## Match searches with bookings

- For every search in the searches file, find out whether the search ended up in a booking or not (using the info in the bookings file). For instance, search and booking origin and destination should match. 

- For the bookings file, origin and destination are the columns dep_port and arr_port, respectively. 

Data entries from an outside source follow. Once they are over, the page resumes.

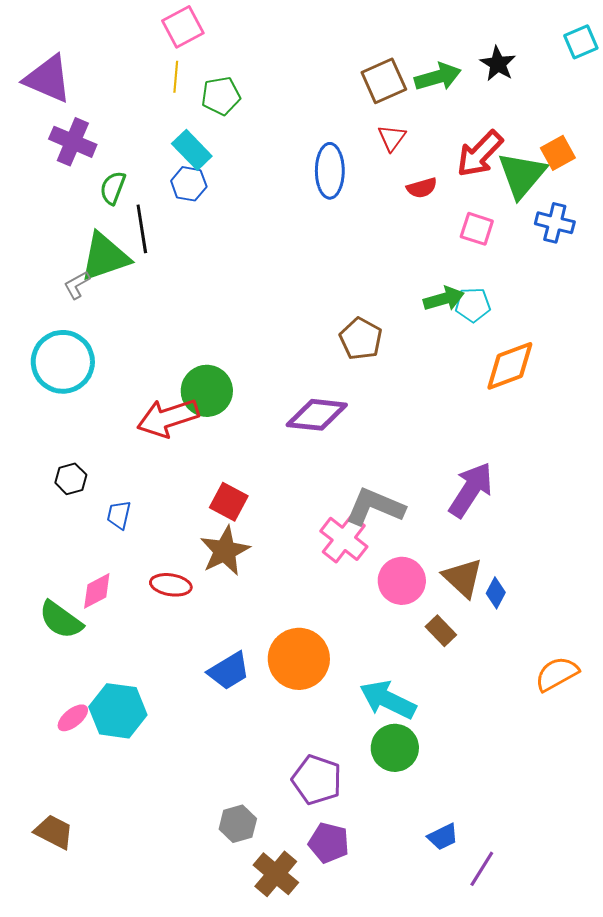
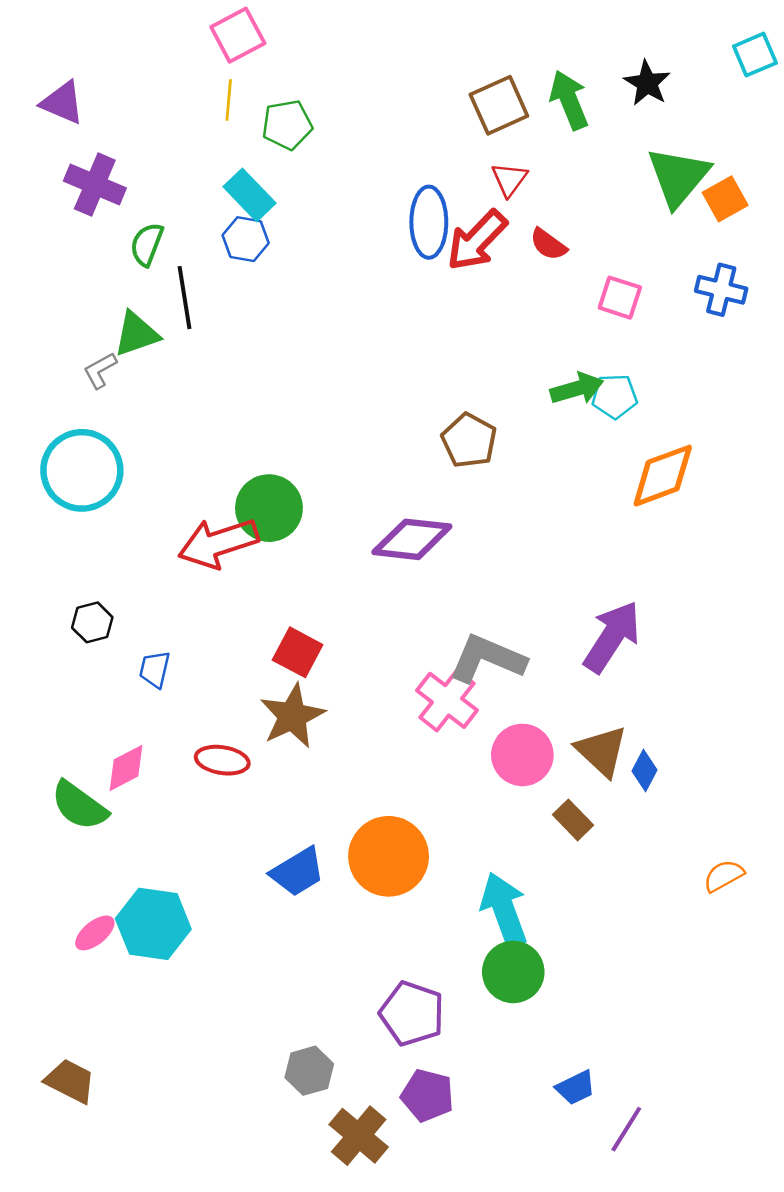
green arrow: (438, 77) -> (569, 100), turned -96
purple triangle: (48, 79) -> (62, 103), size x0.7
red arrow: (480, 154) -> (477, 240), moved
green triangle: (522, 175) -> (678, 177), moved
red semicircle: (422, 188) -> (548, 244), turned 52
green triangle: (105, 257) -> (136, 334), size x0.7
orange semicircle: (557, 674) -> (724, 876), size x0.7
cyan arrow: (388, 700) -> (504, 910), turned 44

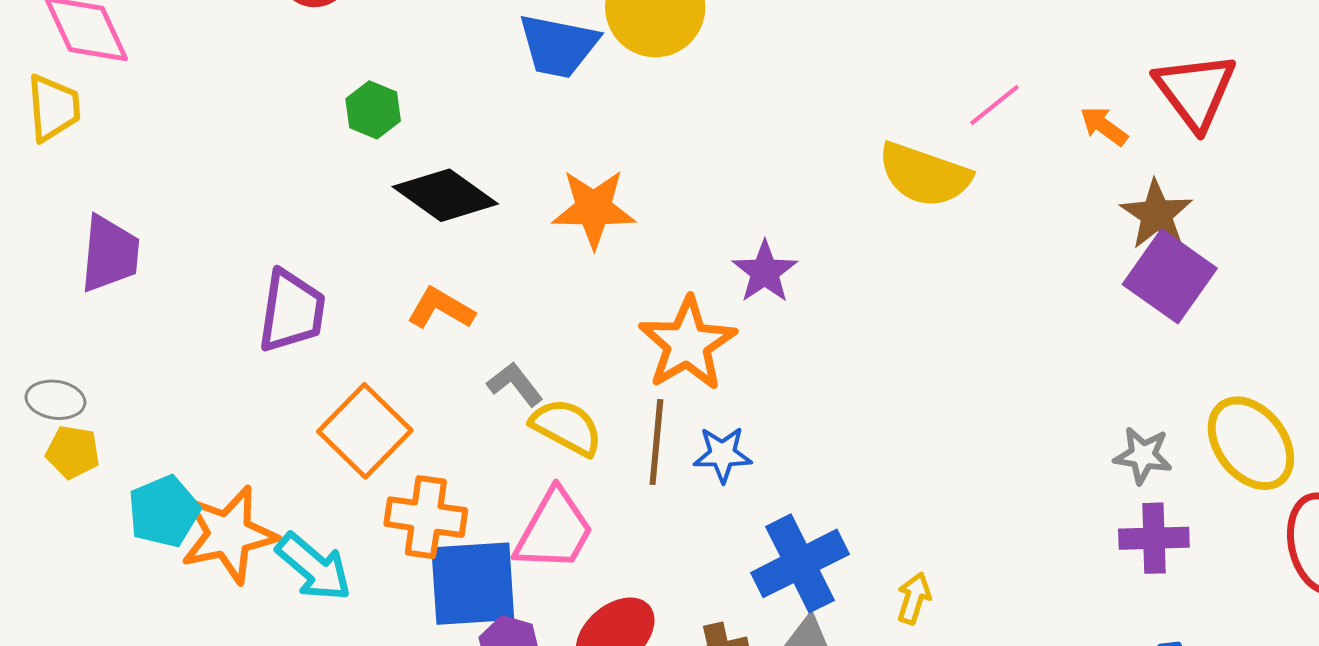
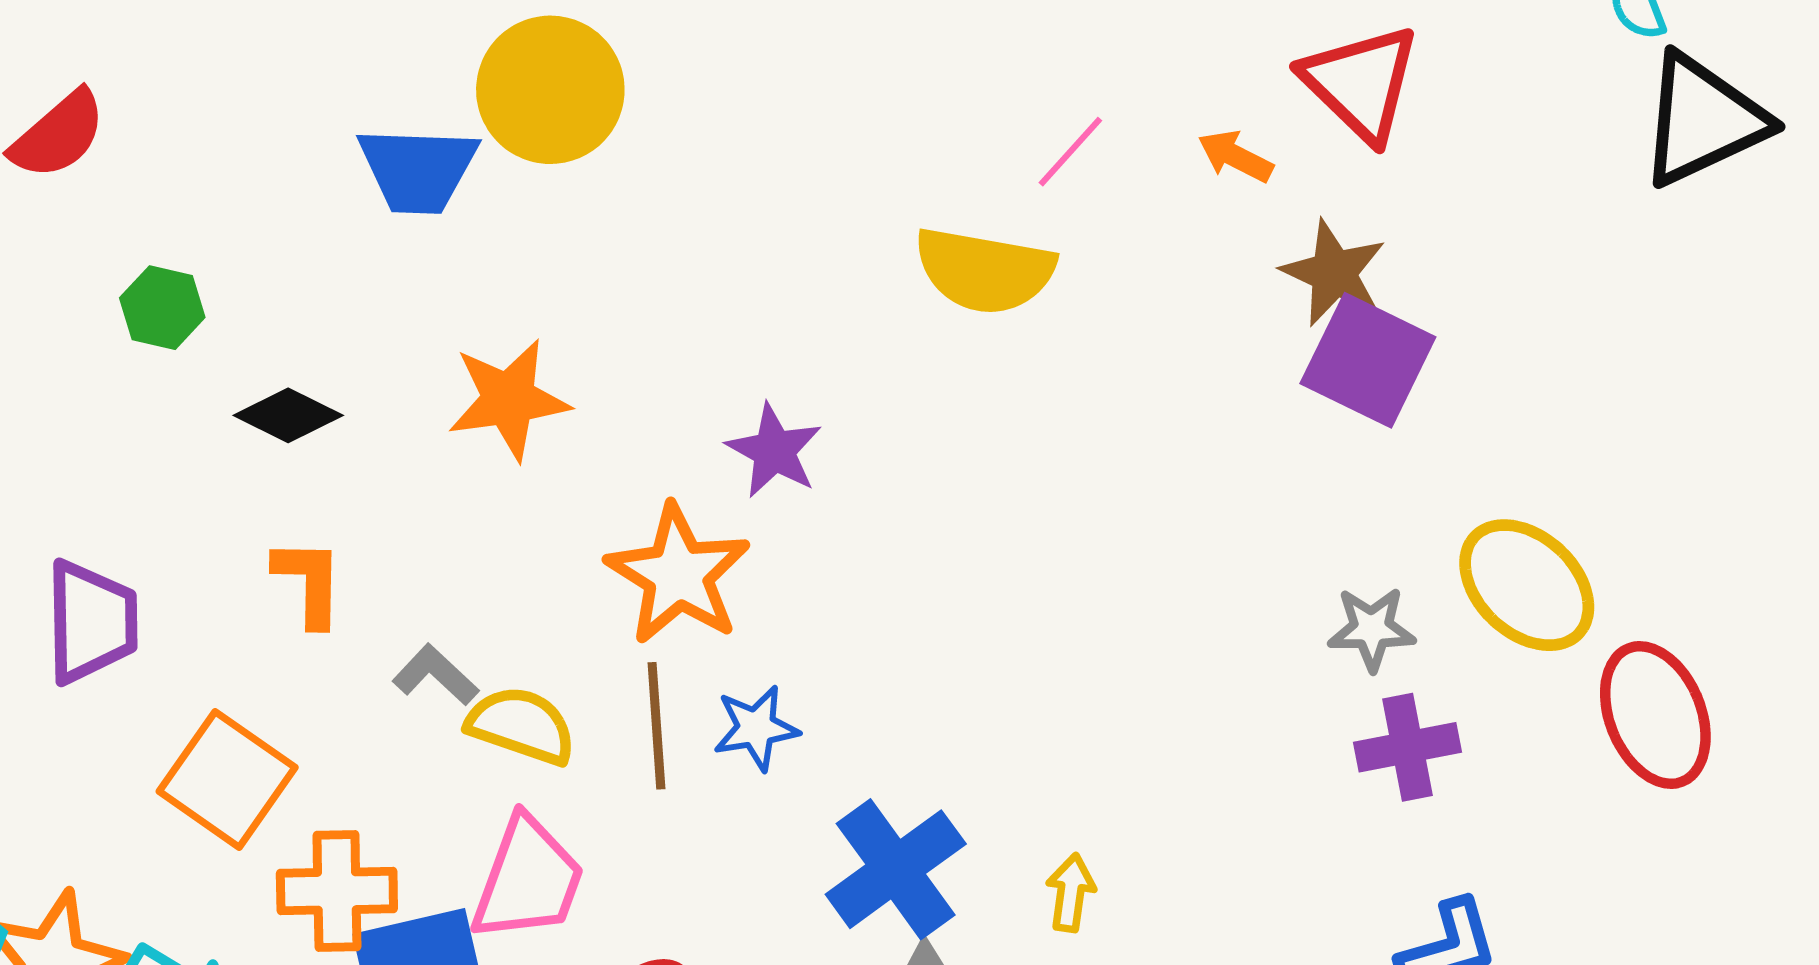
black diamond: (445, 195) -> (288, 415), size x0.7
orange L-shape: (441, 308) -> (309, 582), turned 70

- Generate a CSV file with the search data, and an additional field, containing 1 if the search ended up in a booking, and 0 otherwise.


STEPS TO FOLLOW

1) Understand the data

2) Quick Notes

3) Action plan

4) Plan Execution with sample
    
5) Plan Execution with all data


# 1) Lets check what we have

In [2]:
import pandas as pd
pd.options.mode.chained_assignment = None  

In [3]:
bookings_check = pd.read_csv('bookings.csv', sep= '^', error_bad_lines=False, nrows=1)
pd.set_option("display.max_columns", None)
bookings_check

Unnamed: 0,act_date,source,pos_ctry,pos_iata,pos_oid,rloc,cre_date,duration,distance,dep_port,dep_city,dep_ctry,arr_port,arr_city,arr_ctry,lst_port,lst_city,lst_ctry,brd_port,brd_city,brd_ctry,off_port,off_city,off_ctry,mkt_port,mkt_city,mkt_ctry,intl,route,carrier,bkg_class,cab_class,brd_time,off_time,pax,year,month,oid
0,2013-03-05 00:00:00,1A,DE,a68dd7ae953c8acfb187a1af2dcbe123,1a11ae49fcbf545fd2afc1a24d88d2b7,ea65900e72d71f4626378e2ebd298267,2013-02-22 00:00:00,1708,0,ZRH,ZRH,CH,LHR,LON,GB,ZRH,ZRH,CH,LHR,LON,GB,ZRH,ZRH,CH,LHRZRH,LONZRH,CHGB,1,LHRZRH,VI,T,Y,2013-03-07 08:50:00,2013-03-07 11:33:37,-1,2013,3,


In [4]:
searches_check = pd.read_csv('searches.csv', sep= '^', error_bad_lines=False, nrows=1)
searches_check

Unnamed: 0,Date,Time,TxnCode,OfficeID,Country,Origin,Destination,RoundTrip,NbSegments,Seg1Departure,Seg1Arrival,Seg1Date,Seg1Carrier,Seg1BookingCode,Seg2Departure,Seg2Arrival,Seg2Date,Seg2Carrier,Seg2BookingCode,Seg3Departure,Seg3Arrival,Seg3Date,Seg3Carrier,Seg3BookingCode,Seg4Departure,Seg4Arrival,Seg4Date,Seg4Carrier,Seg4BookingCode,Seg5Departure,Seg5Arrival,Seg5Date,Seg5Carrier,Seg5BookingCode,Seg6Departure,Seg6Arrival,Seg6Date,Seg6Carrier,Seg6BookingCode,From,IsPublishedForNeg,IsFromInternet,IsFromVista,TerminalID,InternetOffice
0,2013-01-01,20:25:57,MPT,624d8c3ac0b3a7ca03e3c167e0f48327,DE,TXL,AUH,1,2,TXL,AUH,2013-01-26,D2,,AUH,TXL,2013-02-02,D2,,,,,,,,,,,,,,,,,,,,,,1ASIWS,0,0,0,d41d8cd98f00b204e9800998ecf8427e,FRA


# 2) Quick Notes:

Before taking an action plan I want to check:

    1) Q: Difference between act_date and cre_date (bookings). 
       A: Both are always before brd_time. It seems cre_date is when the account was created or system detected the user for the first time and act_date is when the flight was booked in the system. The reason to make this assumption is that cre_data is always less than act_data and all act_date is from 2013, while some of cre_dates are dated in 2011 or 2012.
       
    2) Q: Have both datasets all the months of the year 2013? 
       A: Both datasets have the 12 months of 2013
       
       
    

# 3) Action Plan:

Information that appears in both datasets:
- Search day and booking day: bookings['act_date'], searches ['Date']
- Origin and destination: bookings[['dept_port', 'arr_port'], searches[['Origin', 'Destination']]
- Boarding time: bookings['brd_time'], searches['Seg1Date']
- Pax: bookings['pax'] has to be > 1 as cancelations are not taken into account. People dont cancel through searches.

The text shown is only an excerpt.